Да, Джон был старым, хотя ему было на полгода меньше, чем Рики, и на год меньше, чем Сирсу. Льюис, самый молодой из них, был всего на пять лет моложе его.
Льюис Бенедикт, про которого говорили, что он убил свою жену, сидел прямо напротив Рики, так и сияя здоровьем. Казалось, возраст ему только на пользу. Сейчас он был разительно похож на Кэри Гранта. Его подбородок не отвис, волосы не поредели. Пожалуй, он сделался красивее, чем в юности. Этим вечером на его выразительном лице, как и на остальных, застыло выражение ожидания. Все знали, что лучшие истории всегда рассказываются здесь, в доме Сирса.
— Кто сегодня на очереди? — спросил Льюис скорее из вежливости. Все и так знали. В Клубе Чепухи было не так много правил: они собирались в вечерних костюмах (потому что тридцать лет назад Сирсу понравилась эта идея), никогда не пили слишком много (а теперь они все равно не могли себе этого позволить), никогда не спрашивали, является ли рассказанное правдой (в каком-то смысле правда была даже в явной выдумке), и хотя рассказывали они по очереди, никто не настаивал на соблюдении очередности.
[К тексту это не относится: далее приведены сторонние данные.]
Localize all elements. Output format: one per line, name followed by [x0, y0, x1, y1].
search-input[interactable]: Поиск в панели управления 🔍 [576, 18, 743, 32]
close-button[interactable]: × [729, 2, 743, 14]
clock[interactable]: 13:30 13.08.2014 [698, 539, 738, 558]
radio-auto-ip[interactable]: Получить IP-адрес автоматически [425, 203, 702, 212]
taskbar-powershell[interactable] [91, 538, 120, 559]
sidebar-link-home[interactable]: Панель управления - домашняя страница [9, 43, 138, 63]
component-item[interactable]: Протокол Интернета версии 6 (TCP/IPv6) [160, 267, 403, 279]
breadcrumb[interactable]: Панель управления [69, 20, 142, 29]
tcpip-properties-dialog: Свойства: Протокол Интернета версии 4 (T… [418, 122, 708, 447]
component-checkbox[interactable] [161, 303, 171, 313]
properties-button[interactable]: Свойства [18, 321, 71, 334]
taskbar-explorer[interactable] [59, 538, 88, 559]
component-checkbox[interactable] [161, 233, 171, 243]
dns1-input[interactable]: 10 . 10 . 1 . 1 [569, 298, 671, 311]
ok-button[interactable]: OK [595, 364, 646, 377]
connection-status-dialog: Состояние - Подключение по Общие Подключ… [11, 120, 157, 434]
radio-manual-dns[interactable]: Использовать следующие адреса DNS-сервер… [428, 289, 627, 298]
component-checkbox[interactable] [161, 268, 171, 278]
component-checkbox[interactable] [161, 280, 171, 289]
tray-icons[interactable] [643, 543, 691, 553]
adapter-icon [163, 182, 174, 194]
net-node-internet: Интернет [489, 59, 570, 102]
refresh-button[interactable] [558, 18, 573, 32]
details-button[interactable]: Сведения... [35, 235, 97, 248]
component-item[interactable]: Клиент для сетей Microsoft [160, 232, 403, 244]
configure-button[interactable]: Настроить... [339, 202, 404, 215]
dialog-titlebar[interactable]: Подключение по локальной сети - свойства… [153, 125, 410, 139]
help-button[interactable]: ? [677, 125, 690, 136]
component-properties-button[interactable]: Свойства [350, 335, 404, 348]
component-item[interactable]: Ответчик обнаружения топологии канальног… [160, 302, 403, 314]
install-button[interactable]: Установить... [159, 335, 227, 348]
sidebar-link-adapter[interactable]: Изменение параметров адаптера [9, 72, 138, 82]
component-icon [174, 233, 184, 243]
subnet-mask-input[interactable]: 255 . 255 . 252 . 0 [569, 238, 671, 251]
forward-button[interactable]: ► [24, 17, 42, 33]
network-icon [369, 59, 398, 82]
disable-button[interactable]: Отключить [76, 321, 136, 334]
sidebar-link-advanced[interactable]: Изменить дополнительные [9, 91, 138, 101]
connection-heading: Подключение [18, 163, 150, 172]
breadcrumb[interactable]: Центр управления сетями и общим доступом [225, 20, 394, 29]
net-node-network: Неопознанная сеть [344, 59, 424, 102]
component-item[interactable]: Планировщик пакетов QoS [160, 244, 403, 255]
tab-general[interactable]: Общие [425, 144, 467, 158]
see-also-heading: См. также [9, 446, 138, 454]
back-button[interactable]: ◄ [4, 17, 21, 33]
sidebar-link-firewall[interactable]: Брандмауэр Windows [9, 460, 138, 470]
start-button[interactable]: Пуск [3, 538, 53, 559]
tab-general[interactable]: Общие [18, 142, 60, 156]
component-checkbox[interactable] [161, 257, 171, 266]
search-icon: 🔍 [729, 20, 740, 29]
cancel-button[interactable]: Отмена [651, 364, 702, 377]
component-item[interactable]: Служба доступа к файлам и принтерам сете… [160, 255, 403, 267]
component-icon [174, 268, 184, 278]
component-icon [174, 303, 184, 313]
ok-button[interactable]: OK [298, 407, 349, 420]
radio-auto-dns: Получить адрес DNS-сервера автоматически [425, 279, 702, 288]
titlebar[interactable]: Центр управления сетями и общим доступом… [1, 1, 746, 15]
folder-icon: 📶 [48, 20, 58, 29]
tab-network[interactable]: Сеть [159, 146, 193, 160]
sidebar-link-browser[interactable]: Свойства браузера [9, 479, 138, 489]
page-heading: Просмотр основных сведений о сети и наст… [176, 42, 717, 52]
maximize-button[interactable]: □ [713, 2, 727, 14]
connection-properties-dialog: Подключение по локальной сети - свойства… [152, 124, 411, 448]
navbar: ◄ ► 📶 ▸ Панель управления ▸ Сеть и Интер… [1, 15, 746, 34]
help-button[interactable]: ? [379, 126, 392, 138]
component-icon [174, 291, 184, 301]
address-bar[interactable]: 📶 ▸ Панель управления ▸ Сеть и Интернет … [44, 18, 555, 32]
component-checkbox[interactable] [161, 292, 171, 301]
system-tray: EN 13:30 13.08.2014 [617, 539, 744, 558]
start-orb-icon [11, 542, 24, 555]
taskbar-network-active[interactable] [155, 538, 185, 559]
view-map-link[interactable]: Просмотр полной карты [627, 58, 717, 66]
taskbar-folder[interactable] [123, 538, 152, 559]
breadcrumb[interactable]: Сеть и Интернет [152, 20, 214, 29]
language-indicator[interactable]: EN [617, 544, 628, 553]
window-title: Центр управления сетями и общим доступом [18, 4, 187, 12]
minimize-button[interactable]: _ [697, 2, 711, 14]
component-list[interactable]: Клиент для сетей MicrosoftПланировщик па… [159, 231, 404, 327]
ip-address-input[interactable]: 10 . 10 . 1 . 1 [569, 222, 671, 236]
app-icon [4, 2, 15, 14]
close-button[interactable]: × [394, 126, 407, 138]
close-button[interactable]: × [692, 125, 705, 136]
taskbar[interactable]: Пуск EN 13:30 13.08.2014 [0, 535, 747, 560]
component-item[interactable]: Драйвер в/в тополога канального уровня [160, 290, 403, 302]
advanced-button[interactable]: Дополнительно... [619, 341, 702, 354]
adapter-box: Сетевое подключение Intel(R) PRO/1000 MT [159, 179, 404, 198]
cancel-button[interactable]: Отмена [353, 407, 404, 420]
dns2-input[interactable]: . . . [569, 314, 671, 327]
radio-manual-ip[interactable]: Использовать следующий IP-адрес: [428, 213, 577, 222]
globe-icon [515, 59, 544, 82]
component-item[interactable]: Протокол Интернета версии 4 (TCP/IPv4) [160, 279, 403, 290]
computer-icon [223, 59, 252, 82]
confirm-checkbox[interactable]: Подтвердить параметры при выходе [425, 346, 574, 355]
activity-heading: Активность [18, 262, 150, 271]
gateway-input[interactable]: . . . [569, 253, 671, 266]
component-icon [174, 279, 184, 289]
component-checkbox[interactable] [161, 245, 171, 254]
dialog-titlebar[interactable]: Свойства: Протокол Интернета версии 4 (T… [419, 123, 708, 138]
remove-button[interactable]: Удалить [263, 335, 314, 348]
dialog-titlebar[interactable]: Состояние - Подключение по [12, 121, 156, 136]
Готорн уже был готов сознаться, когда заговорил Джон Джеффри.
— Я думаю, — начал он и обвел всех взглядом, — нет, я знаю, что сегодня не моя очередь. Но я подумал, что через две недели будет год, как не стало Эдварда. Он был бы здесь, если бы я не устроил ту проклятую вечеринку.
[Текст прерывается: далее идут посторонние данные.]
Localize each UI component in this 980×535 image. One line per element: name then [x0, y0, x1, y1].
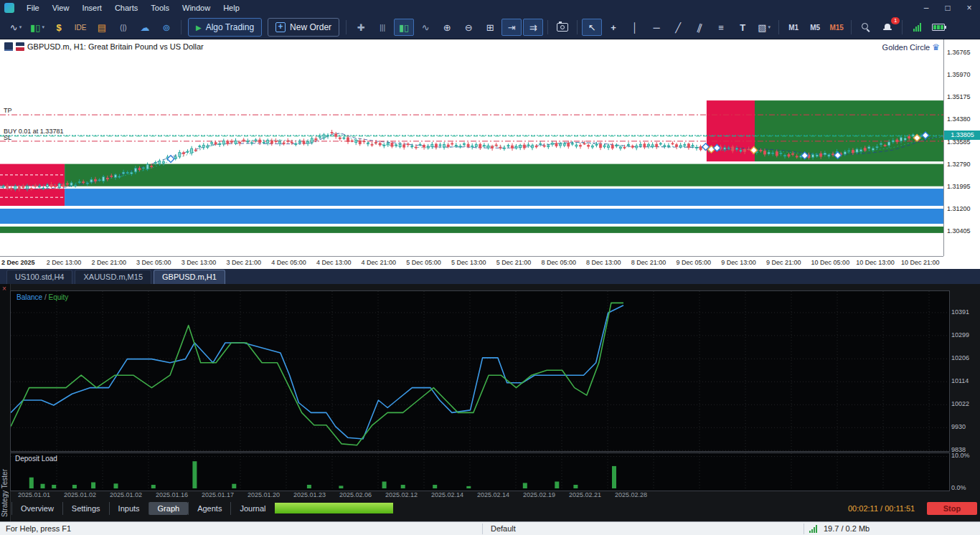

— Джон, не надо, — сказал Рики. Он не смотрел в лицо Джеффри, побелевшее от волнения. — Мы все знаем, что тебе не в чем себя винить.
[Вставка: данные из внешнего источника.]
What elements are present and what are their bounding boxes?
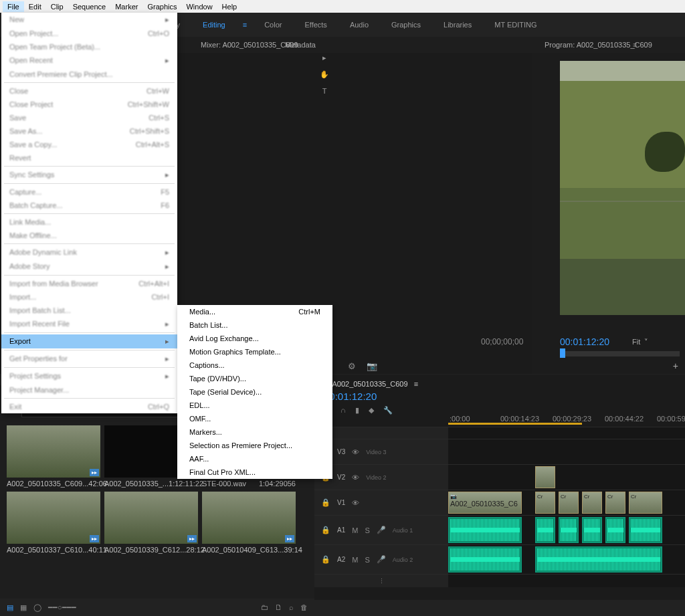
timeline-sequence-tab[interactable]: × A002_05010335_C609 ≡: [324, 380, 676, 388]
track-header-a1[interactable]: 🔒A1MS🎤Audio 1: [314, 516, 448, 544]
video-clip[interactable]: Cr: [535, 492, 555, 514]
find-icon[interactable]: ⌕: [289, 603, 294, 611]
freeform-view-icon[interactable]: ◯: [33, 603, 41, 612]
file-menu-item[interactable]: Open Project...Ctrl+O: [1, 27, 177, 40]
program-panel-tab[interactable]: Program: A002_05010335_C609: [539, 39, 658, 50]
eye-icon[interactable]: 👁: [352, 448, 359, 456]
track-header-v2[interactable]: 🔒V2👁Video 2: [314, 465, 448, 490]
audio-clip[interactable]: [535, 546, 662, 573]
menu-graphics[interactable]: Graphics: [142, 1, 181, 12]
audio-clip[interactable]: [629, 517, 662, 543]
video-clip[interactable]: Cr: [605, 492, 625, 514]
export-submenu-item[interactable]: Tape (Serial Device)...: [177, 385, 332, 399]
track-header-a2[interactable]: 🔒A2MS🎤Audio 2: [314, 545, 448, 574]
program-add-marker[interactable]: +: [673, 361, 678, 371]
file-menu-item[interactable]: Close ProjectCtrl+Shift+W: [1, 98, 177, 111]
file-menu-item[interactable]: Import...Ctrl+I: [1, 290, 177, 304]
export-submenu-item[interactable]: Tape (DV/HDV)...: [177, 372, 332, 385]
track-body-a2[interactable]: [448, 545, 685, 574]
video-clip[interactable]: Cr: [582, 492, 602, 514]
export-submenu-item[interactable]: Batch List...: [177, 318, 332, 332]
file-menu-item[interactable]: Make Offline...: [1, 229, 177, 242]
eye-icon[interactable]: 👁: [352, 499, 359, 507]
file-menu-item[interactable]: Save As...Ctrl+Shift+S: [1, 124, 177, 138]
file-menu-item[interactable]: CloseCtrl+W: [1, 84, 177, 98]
file-menu-item[interactable]: Save a Copy...Ctrl+Alt+S: [1, 138, 177, 151]
file-menu-item[interactable]: Convert Premiere Clip Project...: [1, 68, 177, 81]
file-menu-item[interactable]: Open Recent▸: [1, 54, 177, 68]
icon-view-icon[interactable]: ▦: [20, 603, 27, 612]
export-submenu-item[interactable]: Captions...: [177, 358, 332, 372]
menu-sequence[interactable]: Sequence: [68, 1, 111, 12]
file-menu-item[interactable]: Import from Media BrowserCtrl+Alt+I: [1, 277, 177, 290]
workspace-audio[interactable]: Audio: [345, 18, 374, 31]
export-submenu-item[interactable]: Avid Log Exchange...: [177, 332, 332, 345]
export-submenu-item[interactable]: Selection as Premiere Project...: [177, 439, 332, 452]
file-menu-item[interactable]: Import Batch List...: [1, 304, 177, 317]
settings-icon[interactable]: ⚙: [348, 361, 356, 371]
file-menu-item[interactable]: SaveCtrl+S: [1, 111, 177, 124]
project-thumbnail[interactable]: ▸▸A002_05010335_C609...42:06: [7, 425, 100, 488]
menu-clip[interactable]: Clip: [46, 1, 68, 12]
track-body-v3[interactable]: [448, 439, 685, 464]
mic-icon[interactable]: 🎤: [377, 526, 386, 534]
solo-icon[interactable]: S: [365, 556, 369, 564]
file-menu-item[interactable]: Import Recent File▸: [1, 317, 177, 331]
menu-marker[interactable]: Marker: [110, 1, 142, 12]
marker-icon[interactable]: ◆: [369, 406, 374, 415]
workspace-libraries[interactable]: Libraries: [438, 18, 477, 31]
file-menu-item[interactable]: Project Settings▸: [1, 369, 177, 383]
export-submenu-item[interactable]: Markers...: [177, 425, 332, 439]
project-thumbnail[interactable]: ▸▸A002_05010337_C610...40:11: [7, 492, 100, 554]
file-menu-item[interactable]: Capture...F5: [1, 185, 177, 199]
clear-icon[interactable]: 🗑: [300, 603, 308, 611]
metadata-panel-tab[interactable]: Metadata: [280, 39, 321, 50]
video-clip[interactable]: Cr: [559, 492, 579, 514]
audio-clip[interactable]: [448, 517, 522, 543]
video-clip[interactable]: Cr: [629, 492, 662, 514]
audio-clip[interactable]: [582, 517, 602, 543]
track-body-a1[interactable]: [448, 516, 685, 544]
playhead-icon[interactable]: [560, 348, 565, 358]
file-menu-item[interactable]: Adobe Story▸: [1, 260, 177, 274]
file-menu-item[interactable]: Revert: [1, 151, 177, 165]
file-menu-item[interactable]: Link Media...: [1, 215, 177, 229]
file-menu-item[interactable]: Sync Settings▸: [1, 168, 177, 182]
export-submenu-item[interactable]: Final Cut Pro XML...: [177, 466, 332, 479]
timeline-ruler[interactable]: :00:00 00:00:14:23 00:00:29:23 00:00:44:…: [448, 413, 685, 425]
menu-window[interactable]: Window: [181, 1, 217, 12]
audio-clip[interactable]: [605, 517, 625, 543]
timeline-timecode[interactable]: 00:01:12:20: [324, 391, 676, 402]
type-tool-icon[interactable]: T: [316, 87, 333, 95]
video-clip[interactable]: [535, 466, 555, 488]
video-clip-main[interactable]: 📷 A002_05010335_C6: [448, 492, 522, 514]
menu-file[interactable]: File: [3, 1, 24, 12]
menu-edit[interactable]: Edit: [24, 1, 46, 12]
selection-tool-icon[interactable]: ▸: [316, 54, 333, 62]
workspace-color[interactable]: Color: [259, 18, 287, 31]
file-menu-item[interactable]: Batch Capture...F6: [1, 199, 177, 212]
zoom-slider[interactable]: ━━○━━━: [48, 603, 76, 612]
file-menu-item[interactable]: Export▸: [1, 334, 177, 348]
solo-icon[interactable]: S: [365, 526, 369, 534]
file-menu-item[interactable]: Open Team Project (Beta)...: [1, 40, 177, 54]
audio-clip[interactable]: [535, 517, 555, 543]
track-expand[interactable]: ⋮: [314, 575, 448, 587]
audio-clip[interactable]: [559, 517, 579, 543]
project-thumbnail[interactable]: ▸▸A002_05010409_C613...39:14: [202, 492, 296, 554]
work-area-bar[interactable]: [448, 423, 582, 425]
workspace-custom[interactable]: MT EDITING: [489, 18, 542, 31]
track-header-v1[interactable]: 🔒V1👁: [314, 490, 448, 515]
track-body-v2[interactable]: [448, 465, 685, 490]
file-menu-item[interactable]: Project Manager...: [1, 383, 177, 397]
audio-clip[interactable]: [448, 546, 522, 573]
list-view-icon[interactable]: ▤: [7, 603, 13, 612]
mute-icon[interactable]: M: [352, 556, 358, 564]
menu-help[interactable]: Help: [217, 1, 242, 12]
export-submenu-item[interactable]: OMF...: [177, 412, 332, 425]
track-body-v1[interactable]: 📷 A002_05010335_C6 Cr Cr Cr Cr Cr: [448, 490, 685, 515]
new-bin-icon[interactable]: 🗀: [261, 603, 268, 611]
track-header-v3[interactable]: 🔒V3👁Video 3: [314, 439, 448, 464]
settings-icon[interactable]: 🔧: [383, 406, 393, 415]
workspace-editing[interactable]: Editing: [197, 18, 231, 31]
— Но это случилось в моем доме.
— Успокойся, док, — сказал Льюис. — Все равно ничего хорошего из этого не выйдет.
— Это уж мне решать.
— Тогда подумай о том, что для нас в этом тоже нет ничего хорошего. Мы все об этом помним. Как можно такое забыть?
— Тогда что с этим делать? Что, вести себя так, будто ничего не случилось? Будто все было нормально? Так, один старик сыграл дурную шутку!
Поверьте мне, все совсем не так.
Воцарилось молчание, даже Рики не нашел, что ответить. Лицо Джеффри теперь посерело.
— Нет, — сказал он. — Все вы знаете, что с нами случилось. Мы сидим здесь, как призраки. Милли уже с трудом терпит нас в моем доме. Мы же не всегда были такими — мы говорили обо всем. Мы веселились, вспомните! А теперь мы боимся. Не знаю, нравится ли вам это. Но прошел уже год, и пора об этом сказать.
— Не уверен, что я боюсь, — сказал Льюис, отхлебывая виски и улыбаясь.
— Ты не уверен и в обратном, — парировал доктор.
Сирс Джеймс кашлянул в кулак, и все немедленно посмотрели на него. «Боже, — подумал Рики, — как легко ему привлечь наше внимание. Почему он решил, что не может стать хорошим учителем?»
— Джон, — сказал Сирс, — мы все знаем факты. Все вы пришли сегодня сюда по холоду, а мы уже не молоды. Поэтому хватит…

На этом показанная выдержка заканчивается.